Les slogans « science citoyenne » et « science participative » ont remplacé depuis une dizaine d’années les sempiternelles lamentations sur l’ignorance du public et« le fossé grandissant entre science et public ». A l’évidence quelque chose a changé au royaume des sciences. Les chercheurs poursuivant leur travaux dans un monde académique soumis au seul tribunal des pairs, à l’abri de l’opinion publique, doivent désormais rendre des comptes aux contribuables et répondre aux appels à projets décidés par des politiques qui orientent leurs recherches vers des finalités économiques ou sociales, étrangères à la dynamique interne de leurs disciplines.

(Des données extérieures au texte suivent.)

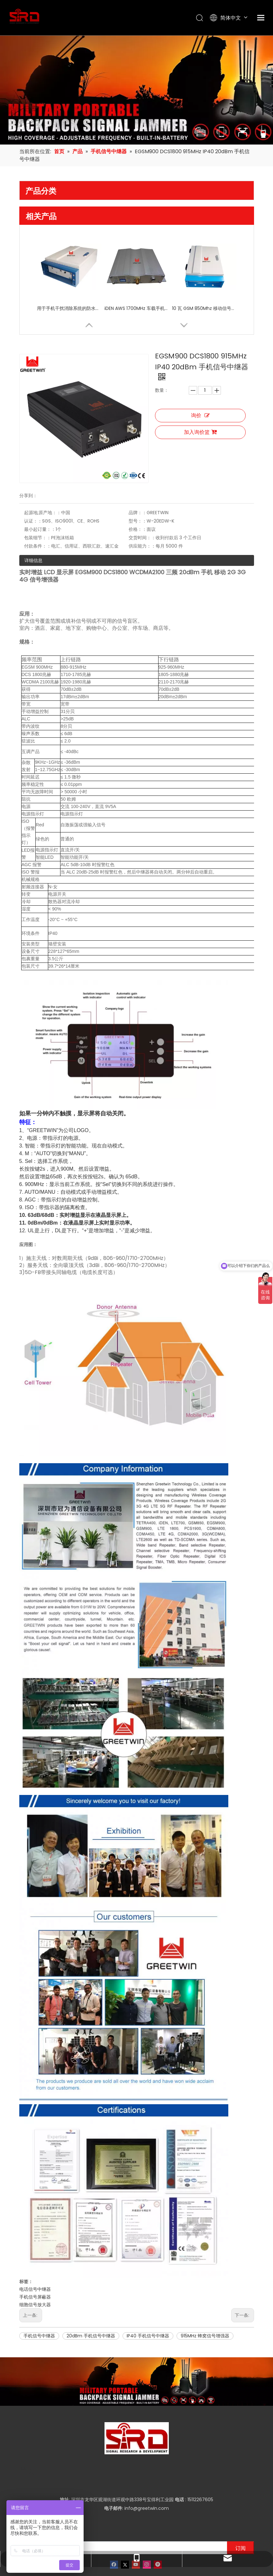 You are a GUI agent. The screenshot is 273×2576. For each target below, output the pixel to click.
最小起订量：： (40, 491)
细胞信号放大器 (35, 2267)
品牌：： (145, 474)
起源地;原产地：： (42, 474)
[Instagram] (147, 2527)
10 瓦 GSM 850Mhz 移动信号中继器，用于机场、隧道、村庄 (204, 308)
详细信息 (33, 522)
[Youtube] (136, 2527)
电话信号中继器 (35, 2252)
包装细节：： (37, 499)
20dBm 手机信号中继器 (91, 2298)
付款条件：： (37, 508)
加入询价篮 (200, 432)
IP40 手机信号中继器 (148, 2298)
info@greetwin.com (146, 2470)
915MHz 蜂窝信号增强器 (205, 2298)
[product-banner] (136, 2344)
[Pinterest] (158, 2527)
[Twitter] (125, 2527)
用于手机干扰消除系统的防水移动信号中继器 (69, 308)
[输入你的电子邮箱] (122, 2510)
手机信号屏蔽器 (35, 2259)
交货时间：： (149, 499)
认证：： (33, 482)
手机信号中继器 (39, 2298)
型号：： (145, 482)
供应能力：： (149, 508)
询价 (200, 415)
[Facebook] (114, 2527)
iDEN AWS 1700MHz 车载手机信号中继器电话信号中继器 (137, 308)
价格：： (145, 491)
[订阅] (240, 2510)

Par ailleurs, les citoyens sont occasionnellement appelés à donner leur avis sur les nouvelles technologies dans les conférences citoyennes ou les débats publics. Parfois ils s’invitent et manifestent leur désaccord sur les choix du nucléaire ou des OGM. D’autres, internautes mordus cherchent avec passion des solutions à des problèmes posés sur les réseaux internet par des chercheurs professionnels. Des biologistes en herbe recombinent des séquences de gènes avec du matériel de fortune dans leur garage.
Tout suggère qu’à la science close et confinée du XXe siècle succède une ère d’ouverture. Serait-ce pour autant une démocratisation de la science ? Et que pourrait être une science démocratique ?
Nul ne songerait à soumettre au suffrage universel la validation d’un résultat scientifique (mêmes les sans-culottes enragés n’ont pas osé !). Tout au plus, soumet-on au débat public la pertinence sociale de certaines recherches ou de certains résultats (par exemple sur la synthèse de virus pathogènes) et on associe quelques citoyens concernés à la définition de normes et règlementations.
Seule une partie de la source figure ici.